Check block 32 via VAGCOM. If you are more than -5% you might be on the way to a bad seal. My reading was -20% IIRC when I had my issue!


----------



## 2pt0tee (Apr 28, 2008)

*Re: FV-QR (SmithersSP)*


_Quote, originally posted by *SmithersSP* »_Check block 32 via VAGCOM. If you are more than -5% you might be on the way to a bad seal. My reading was -20% IIRC when I had my issue!
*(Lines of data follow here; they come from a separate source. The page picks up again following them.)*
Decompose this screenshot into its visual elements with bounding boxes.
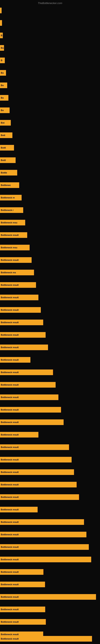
bar-item-10: Bot [0,120,11,126]
bar-label-22: Bottleneck res [1,271,16,274]
bar-label-16: Bottleneck re [1,196,15,199]
bar-label-37: Bottleneck result [1,458,19,461]
bar-item-43: Bottleneck result [0,532,86,537]
bar-label-18: Bottleneck resu [1,222,17,224]
bar-item-25: Bottleneck result [0,307,41,313]
bar-item-34: Bottleneck result [0,420,64,425]
bar-label-50: Bottleneck result [1,621,19,623]
bar-item-41: Bottleneck result [0,507,38,512]
bar-item-37: Bottleneck result [0,457,72,462]
bar-label-41: Bottleneck result [1,508,19,511]
bar-label-34: Bottleneck result [1,421,19,424]
bar-item-23: Bottleneck result [0,282,36,288]
bar-item-16: Bottleneck re [0,195,22,200]
bar-item-45: Bottleneck result [0,557,91,562]
bar-item-46: Bottleneck result [0,569,43,575]
bar-label-6: Bo [1,72,4,74]
bar-label-8: Bo [1,96,4,99]
bar-item-3: B [0,32,3,38]
bar-item-47: Bottleneck result [0,582,45,587]
bar-item-11: Bott [0,132,12,138]
bar-label-11: Bott [1,134,5,136]
bar-label-28: Bottleneck result [1,346,19,348]
bar-label-42: Bottleneck result [1,521,19,523]
bar-label-48: Bottleneck result [1,596,19,598]
bar-item-14: Bottle [0,170,17,176]
bar-label-36: Bottleneck result [1,446,19,448]
bar-label-17: Bottleneck r [1,209,14,211]
bar-label-44: Bottleneck result [1,546,19,548]
bar-item-35: Bottleneck result [0,432,38,438]
bar-item-29: Bottleneck result [0,357,30,363]
bar-label-15: Bottlenec [1,184,11,186]
bar-label-5: B [1,59,2,62]
bar-item-32: Bottleneck result [0,394,58,400]
bar-item-28: Bottleneck result [0,344,48,350]
bar-item-18: Bottleneck resu [0,220,25,226]
bar-item-7: Bo [0,82,7,88]
bar-item-33: Bottleneck result [0,407,61,412]
bar-item-30: Bottleneck result [0,370,53,375]
bar-item-27: Bottleneck result [0,332,46,338]
bar-label-33: Bottleneck result [1,408,19,411]
site-title: TheBottlenecker.com [0,2,100,5]
bar-item-9: Bo [0,108,10,113]
bar-label-4: Bo [1,47,4,49]
bar-item-42: Bottleneck result [0,519,84,525]
bar-label-30: Bottleneck result [1,371,19,374]
bar-item-12: Bottl [0,145,14,150]
bar-item-36: Bottleneck result [0,444,69,450]
bar-item-49: Bottleneck result [0,606,45,612]
bar-label-12: Bottl [1,146,6,149]
bar-item-5: B [0,58,5,63]
bar-item-24: Bottleneck result [0,295,38,300]
bar-label-46: Bottleneck result [1,571,19,573]
bar-item-40: Bottleneck result [0,494,79,500]
bar-label-27: Bottleneck result [1,334,19,336]
bar-label-52: Bottleneck result [1,638,19,640]
bar-label-47: Bottleneck result [1,583,19,586]
bar-label-25: Bottleneck result [1,309,19,311]
bar-item-13: Bottl [0,158,16,163]
bar-label-10: Bot [1,122,4,124]
bar-label-49: Bottleneck result [1,608,19,610]
bar-label-32: Bottleneck result [1,396,19,398]
bar-label-31: Bottleneck result [1,384,19,386]
bar-item-6: Bo [0,70,6,76]
bar-label-40: Bottleneck result [1,496,19,498]
bar-item-52: Bottleneck result [0,636,92,642]
bar-label-26: Bottleneck result [1,321,19,324]
bar-label-9: Bo [1,109,4,112]
bar-item-39: Bottleneck result [0,482,77,488]
bar-item-22: Bottleneck res [0,270,34,275]
bar-item-1 [0,8,1,13]
bar-item-15: Bottlenec [0,182,19,188]
bar-item-8: Bo [0,95,8,100]
bar-label-20: Bottleneck resu [1,246,17,249]
bar-label-39: Bottleneck result [1,484,19,486]
bar-item-48: Bottleneck result [0,594,96,600]
bar-label-21: Bottleneck result [1,259,19,261]
bar-item-4: Bo [0,45,4,51]
bar-item-26: Bottleneck result [0,320,43,325]
bar-label-29: Bottleneck result [1,359,19,361]
bar-item-17: Bottleneck r [0,207,23,213]
bar-label-13: Bottl [1,159,6,162]
bar-item-2 [0,20,2,26]
bar-label-24: Bottleneck result [1,296,19,299]
bar-item-31: Bottleneck result [0,382,56,388]
bar-label-3: B [1,34,2,37]
bar-item-44: Bottleneck result [0,544,89,550]
bar-label-19: Bottleneck result [1,234,19,236]
bar-label-45: Bottleneck result [1,558,19,561]
bar-label-35: Bottleneck result [1,434,19,436]
bar-label-14: Bottle [1,172,7,174]
bar-label-23: Bottleneck result [1,284,19,286]
bar-item-21: Bottleneck result [0,257,32,263]
bar-item-38: Bottleneck result [0,469,74,475]
bar-item-50: Bottleneck result [0,619,46,625]
bar-label-43: Bottleneck result [1,533,19,536]
bar-label-51: Bottleneck result [1,633,19,636]
bar-item-20: Bottleneck resu [0,245,30,250]
bar-label-7: Bo [1,84,4,86]
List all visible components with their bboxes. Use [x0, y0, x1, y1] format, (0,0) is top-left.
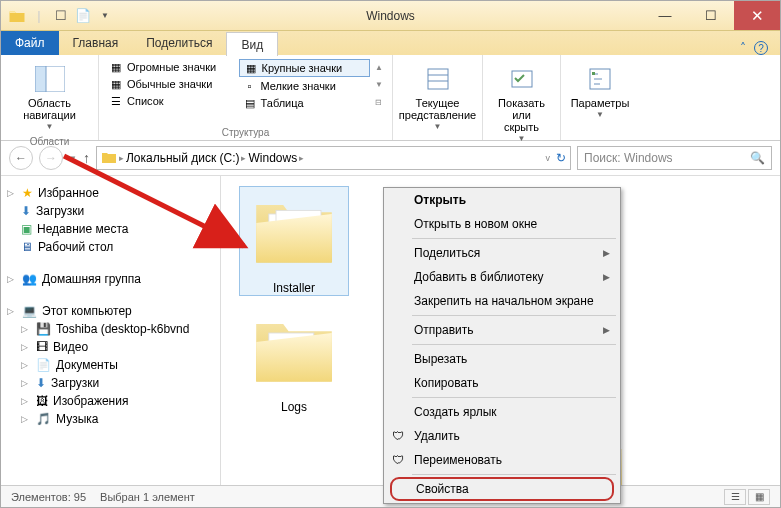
ctx-pin-start[interactable]: Закрепить на начальном экране	[384, 289, 620, 313]
tab-file[interactable]: Файл	[1, 31, 59, 55]
forward-button[interactable]: →	[39, 146, 63, 170]
crumb-sep[interactable]: ▸	[299, 153, 304, 163]
videos-icon: 🎞	[36, 340, 48, 354]
search-icon: 🔍	[750, 151, 765, 165]
layout-expand[interactable]: ⊟	[375, 98, 383, 107]
shield-icon: 🛡	[392, 429, 404, 443]
addr-dropdown-icon[interactable]: v	[546, 153, 551, 163]
crumb-disk[interactable]: Локальный диск (C:)	[126, 151, 240, 165]
svg-rect-7	[592, 72, 595, 75]
showhide-icon	[506, 63, 538, 95]
sidebar-downloads[interactable]: ⬇Загрузки	[7, 202, 214, 220]
sidebar-homegroup[interactable]: ▷👥Домашняя группа	[7, 270, 214, 288]
ctx-open-new[interactable]: Открыть в новом окне	[384, 212, 620, 236]
ctx-rename[interactable]: 🛡Переименовать	[384, 448, 620, 472]
expand-icon[interactable]: ▷	[21, 324, 31, 334]
submenu-arrow-icon: ▶	[603, 325, 610, 335]
search-placeholder: Поиск: Windows	[584, 151, 673, 165]
sidebar-desktop[interactable]: 🖥Рабочий стол	[7, 238, 214, 256]
layout-large[interactable]: ▦Крупные значки	[239, 59, 371, 77]
options-button[interactable]: Параметры ▼	[567, 59, 633, 124]
expand-icon[interactable]: ▷	[7, 188, 17, 198]
history-dropdown-icon[interactable]: ▼	[69, 154, 77, 163]
currentview-icon	[422, 63, 454, 95]
qat-dropdown-icon[interactable]: ▼	[95, 6, 115, 26]
layout-scroll-up[interactable]: ▲	[375, 63, 383, 72]
sidebar-videos[interactable]: ▷🎞Видео	[7, 338, 214, 356]
minimize-button[interactable]: —	[642, 1, 688, 30]
ctx-add-library[interactable]: Добавить в библиотеку▶	[384, 265, 620, 289]
ribbon-collapse-icon[interactable]: ˄	[740, 41, 746, 55]
sidebar-toshiba[interactable]: ▷💾Toshiba (desktop-k6bvnd	[7, 320, 214, 338]
sidebar-computer[interactable]: ▷💻Этот компьютер	[7, 302, 214, 320]
qat-newfolder-icon[interactable]: 📄	[73, 6, 93, 26]
sidebar-favorites[interactable]: ▷★Избранное	[7, 184, 214, 202]
ctx-sendto[interactable]: Отправить▶	[384, 318, 620, 342]
layout-list[interactable]: ☰Список	[105, 93, 237, 109]
svg-rect-2	[428, 69, 448, 89]
close-button[interactable]: ✕	[734, 1, 780, 30]
folder-logs[interactable]: Logs	[239, 306, 349, 414]
shield-icon: 🛡	[392, 453, 404, 467]
ctx-properties[interactable]: Свойства	[390, 477, 614, 501]
back-button[interactable]: ←	[9, 146, 33, 170]
pictures-icon: 🖼	[36, 394, 48, 408]
small-icon: ▫	[243, 79, 257, 93]
addr-folder-icon	[101, 149, 117, 168]
layout-table[interactable]: ▤Таблица	[239, 95, 371, 111]
large-icon: ▦	[244, 61, 258, 75]
expand-icon[interactable]: ▷	[21, 360, 31, 370]
expand-icon[interactable]: ▷	[21, 414, 31, 424]
huge-icon: ▦	[109, 60, 123, 74]
up-button[interactable]: ↑	[83, 150, 90, 166]
search-box[interactable]: Поиск: Windows 🔍	[577, 146, 772, 170]
ctx-open[interactable]: Открыть	[384, 188, 620, 212]
sidebar-pictures[interactable]: ▷🖼Изображения	[7, 392, 214, 410]
expand-icon[interactable]: ▷	[21, 342, 31, 352]
layout-huge[interactable]: ▦Огромные значки	[105, 59, 237, 75]
folder-icon	[249, 306, 339, 396]
tab-share[interactable]: Поделиться	[132, 31, 226, 55]
showhide-button[interactable]: Показать или скрыть ▼	[489, 59, 554, 148]
menu-separator	[412, 238, 616, 239]
sidebar-downloads2[interactable]: ▷⬇Загрузки	[7, 374, 214, 392]
ctx-shortcut[interactable]: Создать ярлык	[384, 400, 620, 424]
tab-view[interactable]: Вид	[226, 32, 278, 56]
crumb-sep[interactable]: ▸	[119, 153, 124, 163]
computer-icon: 💻	[22, 304, 37, 318]
ctx-copy[interactable]: Копировать	[384, 371, 620, 395]
svg-rect-1	[35, 66, 46, 92]
qat-properties-icon[interactable]: ☐	[51, 6, 71, 26]
view-icons-button[interactable]: ▦	[748, 489, 770, 505]
layout-small[interactable]: ▫Мелкие значки	[239, 78, 371, 94]
help-icon[interactable]: ?	[754, 41, 768, 55]
ctx-delete[interactable]: 🛡Удалить	[384, 424, 620, 448]
maximize-button[interactable]: ☐	[688, 1, 734, 30]
window-controls: — ☐ ✕	[642, 1, 780, 30]
currentview-button[interactable]: Текущее представление ▼	[399, 59, 476, 136]
expand-icon[interactable]: ▷	[21, 378, 31, 388]
navpane-button[interactable]: Область навигации ▼	[7, 59, 92, 136]
drive-icon: 💾	[36, 322, 51, 336]
layout-medium[interactable]: ▦Обычные значки	[105, 76, 237, 92]
address-bar[interactable]: ▸ Локальный диск (C:) ▸ Windows ▸ v ↻	[96, 146, 571, 170]
ctx-share[interactable]: Поделиться▶	[384, 241, 620, 265]
refresh-icon[interactable]: ↻	[556, 151, 566, 165]
expand-icon[interactable]: ▷	[7, 306, 17, 316]
sidebar-recent[interactable]: ▣Недавние места	[7, 220, 214, 238]
expand-icon[interactable]: ▷	[21, 396, 31, 406]
folder-installer[interactable]: Installer	[239, 186, 349, 296]
sidebar-documents[interactable]: ▷📄Документы	[7, 356, 214, 374]
expand-icon[interactable]: ▷	[7, 274, 17, 284]
tab-home[interactable]: Главная	[59, 31, 133, 55]
sidebar-music[interactable]: ▷🎵Музыка	[7, 410, 214, 428]
documents-icon: 📄	[36, 358, 51, 372]
homegroup-icon: 👥	[22, 272, 37, 286]
ribbon-group-showhide: Показать или скрыть ▼	[483, 55, 561, 140]
crumb-folder[interactable]: Windows	[248, 151, 297, 165]
layout-scroll-down[interactable]: ▼	[375, 80, 383, 89]
ctx-cut[interactable]: Вырезать	[384, 347, 620, 371]
view-details-button[interactable]: ☰	[724, 489, 746, 505]
ribbon-group-currentview: Текущее представление ▼	[393, 55, 483, 140]
crumb-sep[interactable]: ▸	[241, 153, 246, 163]
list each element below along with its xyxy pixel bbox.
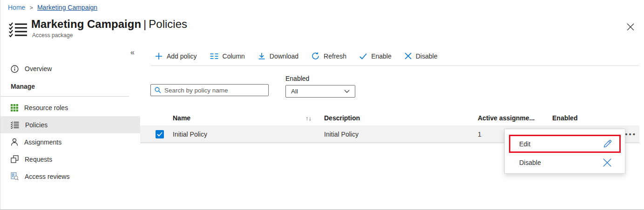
sidebar-item-requests[interactable]: Requests [0,151,140,168]
column-header-enabled[interactable]: Enabled [552,114,611,122]
download-icon [258,52,265,60]
sidebar-item-label: Overview [25,65,52,72]
toolbar-item-label: Download [270,52,298,60]
page-body: « Overview Manage [0,46,644,210]
breadcrumb-marketing-campaign-link[interactable]: Marketing Campaign [37,4,97,11]
access-reviews-icon [11,172,19,180]
grid-icon [11,104,18,112]
sidebar-item-label: Resource roles [24,104,68,112]
edit-menu-item[interactable]: Edit [509,135,621,153]
toolbar-item-label: Column [223,52,245,60]
column-button[interactable]: Column [210,52,245,60]
toolbar-item-label: Disable [416,52,438,60]
table-header-row: Name ↑↓ Description Active assignme... E… [140,111,639,125]
page-title: Marketing Campaign|Policies [31,18,187,31]
breadcrumb-separator: > [29,4,33,11]
plus-icon [155,52,163,60]
azure-access-package-policies-page: Home > Marketing Campaign Marketing Camp… [0,0,644,210]
page-title-separator: | [143,18,146,30]
sidebar-section-manage: Manage [0,83,140,92]
disable-button[interactable]: Disable [405,52,438,60]
enabled-filter-dropdown[interactable]: All [285,85,355,98]
checkmark-icon [157,132,163,137]
chevron-down-icon [344,90,350,93]
toolbar-item-label: Add policy [167,52,197,60]
check-icon [359,53,367,59]
sidebar-item-label: Policies [25,121,47,129]
requests-icon [11,155,19,163]
breadcrumb: Home > Marketing Campaign [8,4,97,11]
search-input[interactable] [164,87,264,94]
row-checkbox[interactable] [156,130,164,138]
search-icon [155,87,161,93]
enabled-filter: Enabled All [285,75,355,98]
cell-name: Initial Policy [173,131,305,138]
cell-description: Initial Policy [324,131,478,138]
info-icon [11,65,19,73]
sort-icon[interactable]: ↑↓ [305,115,324,122]
sidebar-divider [0,96,129,97]
x-icon [602,158,612,168]
breadcrumb-home-link[interactable]: Home [8,4,25,11]
row-context-menu: Edit Disable [504,129,625,174]
page-subtitle: Access package [32,32,187,39]
enabled-filter-label: Enabled [285,75,355,82]
column-header-name[interactable]: Name [173,114,305,122]
policies-list-icon [11,121,19,129]
column-header-description[interactable]: Description [324,114,478,122]
menu-item-label: Edit [519,140,530,148]
pencil-icon [603,139,612,149]
filter-bar: Enabled All [150,72,644,98]
sidebar: « Overview Manage [0,46,140,210]
toolbar-item-label: Refresh [324,52,346,60]
sidebar-item-policies[interactable]: Policies [0,116,140,133]
column-header-active-assignments[interactable]: Active assignme... [478,114,552,122]
refresh-button[interactable]: Refresh [312,52,346,60]
command-bar: Add policy Column [150,46,639,66]
enable-button[interactable]: Enable [359,52,392,60]
access-package-icon [9,22,27,38]
sidebar-item-label: Requests [25,156,52,163]
main-content: Add policy Column [140,46,644,210]
x-icon [405,52,412,59]
page-title-primary: Marketing Campaign [31,18,141,30]
page-title-secondary: Policies [149,18,187,30]
column-icon [210,53,218,59]
add-policy-button[interactable]: Add policy [155,52,197,60]
refresh-icon [312,52,319,60]
sidebar-item-label: Assignments [24,138,61,146]
sidebar-item-overview[interactable]: Overview [0,60,140,77]
sidebar-item-resource-roles[interactable]: Resource roles [0,99,140,116]
search-box [150,84,269,96]
close-icon[interactable] [627,23,634,31]
sidebar-item-label: Access reviews [25,173,69,180]
toolbar-item-label: Enable [371,52,392,60]
menu-item-label: Disable [519,159,541,166]
collapse-sidebar-icon[interactable]: « [130,48,135,57]
sidebar-item-assignments[interactable]: Assignments [0,133,140,151]
sidebar-item-access-reviews[interactable]: Access reviews [0,168,140,185]
download-button[interactable]: Download [258,52,298,60]
disable-menu-item[interactable]: Disable [510,156,619,170]
dropdown-selected-value: All [291,88,298,95]
page-header: Marketing Campaign|Policies Access packa… [9,18,644,45]
person-icon [11,138,18,146]
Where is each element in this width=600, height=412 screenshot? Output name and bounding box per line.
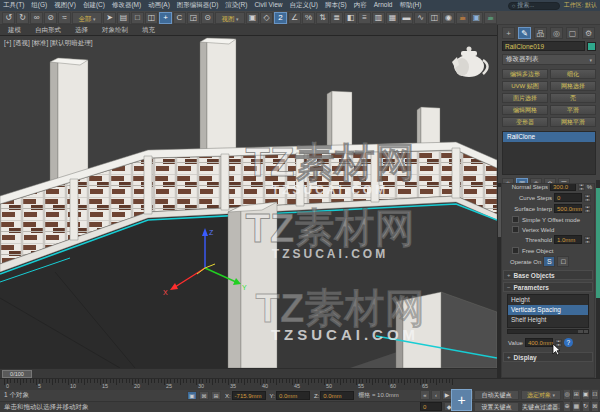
vertex-weld-checkbox[interactable] — [512, 226, 519, 233]
unlink-selection-icon[interactable]: ⊘ — [44, 12, 57, 24]
percent-snap-icon[interactable]: % — [302, 12, 315, 24]
zoom-extents-all-icon[interactable]: ⊡ — [591, 389, 599, 400]
select-place-icon[interactable]: ⊙ — [201, 12, 214, 24]
menu-item[interactable]: 图形编辑器(D) — [177, 2, 219, 9]
curve-editor-icon[interactable]: ∿ — [414, 12, 427, 24]
select-object-icon[interactable]: ➤ — [103, 12, 116, 24]
surface-interp-field[interactable]: 500.0mm — [554, 204, 582, 213]
maximize-viewport-icon[interactable]: ⊠ — [591, 401, 599, 412]
select-link-icon[interactable]: ∞ — [30, 12, 43, 24]
rendered-frame-icon[interactable]: ▣ — [470, 12, 483, 24]
modifier-button[interactable]: 细化 — [550, 69, 596, 79]
search-input[interactable]: ○ 搜索... — [508, 2, 560, 10]
modifier-list-dropdown[interactable]: 修改器列表 ▾ — [502, 54, 596, 65]
snaps-toggle-icon[interactable]: 2 — [274, 12, 287, 24]
mirror-icon[interactable]: ◧ — [344, 12, 357, 24]
modifier-button[interactable]: 壳 — [550, 93, 596, 103]
auto-key-button[interactable]: 自动关键点 — [474, 390, 519, 400]
select-rotate-icon[interactable]: C — [173, 12, 186, 24]
rollout-base-objects[interactable]: + Base Objects — [503, 270, 593, 280]
time-slider-handle[interactable]: 0/100 — [2, 370, 32, 378]
menu-item[interactable]: 组(G) — [31, 2, 47, 9]
material-editor-icon[interactable]: ◉ — [442, 12, 455, 24]
zoom-extents-icon[interactable]: ▣ — [582, 389, 590, 400]
modifier-button[interactable]: UVW 贴图 — [502, 81, 548, 91]
selection-set-dropdown[interactable]: 选定对象 — [521, 390, 561, 400]
timeline-ruler[interactable]: 05101520253035404550556065 — [0, 378, 600, 390]
menu-item[interactable]: 工具(T) — [3, 2, 24, 9]
workspace-selector[interactable]: 工作区: 默认 — [564, 1, 597, 10]
z-coordinate-field[interactable]: 0.0mm — [320, 391, 354, 400]
menu-item[interactable]: 修改器(M) — [112, 2, 141, 9]
tab-display[interactable]: ▢ — [566, 27, 579, 39]
rollout-parameters[interactable]: − Parameters — [503, 282, 593, 292]
ribbon-tab[interactable]: 填充 — [142, 26, 155, 35]
isolate-selection-icon[interactable]: ▣ — [187, 391, 197, 400]
help-icon[interactable]: ? — [564, 338, 573, 347]
tab-create[interactable]: + — [502, 27, 515, 39]
free-object-checkbox[interactable] — [512, 247, 519, 254]
absolute-mode-icon[interactable]: ⊞ — [211, 391, 221, 400]
ribbon-tab[interactable]: 选择 — [75, 26, 88, 35]
zoom-all-icon[interactable]: ⊞ — [572, 389, 580, 400]
key-filters-button[interactable]: 关键点过滤器... — [521, 402, 561, 412]
parameters-hscrollbar[interactable] — [507, 329, 589, 334]
menu-item[interactable]: 动画(A) — [148, 2, 170, 9]
lock-selection-icon[interactable]: ⊠ — [199, 391, 209, 400]
select-manipulate-icon[interactable]: ◇ — [260, 12, 273, 24]
tab-hierarchy[interactable]: 品 — [534, 27, 547, 39]
ref-coord-dropdown[interactable]: 视图 — [215, 12, 245, 24]
object-color-swatch[interactable] — [587, 42, 596, 51]
menu-item[interactable]: 自定义(U) — [289, 2, 318, 9]
ribbon-tab[interactable]: 对象绘制 — [102, 26, 128, 35]
zoom-icon[interactable]: ◎ — [563, 389, 571, 400]
curve-steps-field[interactable]: 0 — [554, 193, 582, 202]
rollout-right-scrollbar[interactable] — [596, 180, 600, 378]
parameter-item[interactable]: Height — [508, 295, 588, 305]
y-coordinate-field[interactable]: 0.0mm — [276, 391, 310, 400]
orbit-icon[interactable]: ↻ — [582, 401, 590, 412]
render-production-icon[interactable]: ☕ — [484, 12, 497, 24]
menu-item[interactable]: Arnold — [374, 2, 393, 9]
select-scale-icon[interactable]: ◲ — [187, 12, 200, 24]
modifier-stack-item[interactable]: RailClone — [503, 132, 595, 142]
menu-item[interactable]: 内容 — [354, 2, 367, 9]
window-crossing-icon[interactable]: ◫ — [145, 12, 158, 24]
align-icon[interactable]: ≡ — [358, 12, 371, 24]
modifier-button[interactable]: 编辑网格 — [502, 105, 548, 115]
fov-icon[interactable]: ⊕ — [563, 401, 571, 412]
menu-item[interactable]: 视图(V) — [54, 2, 76, 9]
modifier-button[interactable]: 网格选择 — [550, 81, 596, 91]
viewport-label[interactable]: [+] [透视] [标准] [默认明暗处理] — [4, 39, 93, 48]
undo-icon[interactable]: ↺ — [2, 12, 15, 24]
menu-item[interactable]: 帮助(H) — [399, 2, 421, 9]
redo-icon[interactable]: ↻ — [16, 12, 29, 24]
use-pivot-icon[interactable]: ▣ — [246, 12, 259, 24]
angle-snap-icon[interactable]: ∠ — [288, 12, 301, 24]
pan-icon[interactable]: ▦ — [572, 401, 580, 412]
schematic-view-icon[interactable]: ◫ — [428, 12, 441, 24]
select-move-icon[interactable]: + — [159, 12, 172, 24]
tab-motion[interactable]: ◎ — [550, 27, 563, 39]
operate-on-mesh-button[interactable]: □ — [557, 256, 569, 267]
rect-selection-region-icon[interactable]: □ — [131, 12, 144, 24]
select-by-name-icon[interactable]: ▤ — [117, 12, 130, 24]
set-keys-button[interactable]: + — [451, 389, 472, 411]
rollout-display[interactable]: + Display — [503, 352, 593, 362]
menu-item[interactable]: 渲染(R) — [225, 2, 247, 9]
value-field[interactable]: 400.0mm — [525, 338, 553, 347]
render-setup-icon[interactable]: ☕ — [456, 12, 469, 24]
current-frame-field[interactable]: 0 — [420, 402, 442, 411]
spinner-snap-icon[interactable]: ⇅ — [316, 12, 329, 24]
ribbon-tab[interactable]: 建模 — [8, 26, 21, 35]
ribbon-toggle-icon[interactable]: ▬ — [400, 12, 413, 24]
x-coordinate-field[interactable]: -715.9mm — [232, 391, 266, 400]
simple-y-offset-checkbox[interactable] — [512, 216, 519, 223]
bind-space-warp-icon[interactable]: ≈ — [58, 12, 71, 24]
named-selection-icon[interactable]: ≣ — [330, 12, 343, 24]
object-name-field[interactable]: RailClone019 — [502, 41, 585, 51]
modifier-button[interactable]: 编辑多边形 — [502, 69, 548, 79]
normal-steps-spinner[interactable]: ▲▼ — [578, 183, 584, 191]
viewport-canvas[interactable]: [+] [透视] [标准] [默认明暗处理] — [0, 36, 497, 368]
threshold-spinner[interactable]: ▲▼ — [584, 236, 591, 244]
That's what I was looking for, thx for the info. Def don't think my fuel trims look that bad at this point but I will double check (107k miles on the car, running APR HPFP since about 55k).


----------



## rippie74 (Sep 26, 2007)

You can install brand new seals in your hpfp & install a "kit" upgrade. It doesn't matter... we are talking about tolerances that are within 1000's of an inch. If its not dead on, forget about it.


----------



## SmithersSP (May 24, 2006)

*FV-QR*

You sure about that? I mean I have a couple thousand on my MKD built. Originally when I put the KMD into an older pump it leaked. After I took the same exact internals and swapped them into a brand new pump (new seals) I was and have been fine. I think Josh has like 10K on his KMD with no problems. 
I remember you told me you had KMD send you a replacement and you still had the same problem. Did you place that second kit into a new pump or replace the seals? Just curious.
Thanks!


----------



## rippie74 (Sep 26, 2007)

*Re: FV-QR (SmithersSP)*

I used the factory hpfp & the KMD hpfp internals & it lasted 4 months. The pistion seized. Then they replaced it with the _armoly coated version _& it failed again that same day in a BRAND NEW HPFP from the parts dept @ Summit VW. I drove around with gas sloshing around in my crankcase for 1.5 weeks, CEL's galore... etc etc...
With the time/aggravation & $$$ I spend between missing work, renting cars etc... etc... I could have bought *2 APR hpfp's*
I've been using KMD Tuning for years without an issue. I like them its just that whoevers making their hpfp pump kits or at least the 2 I recieved were not machined correctly.


----------



## SmithersSP (May 24, 2006)

*FV-QR*

Gotcha. Thanks for the clarification.


----------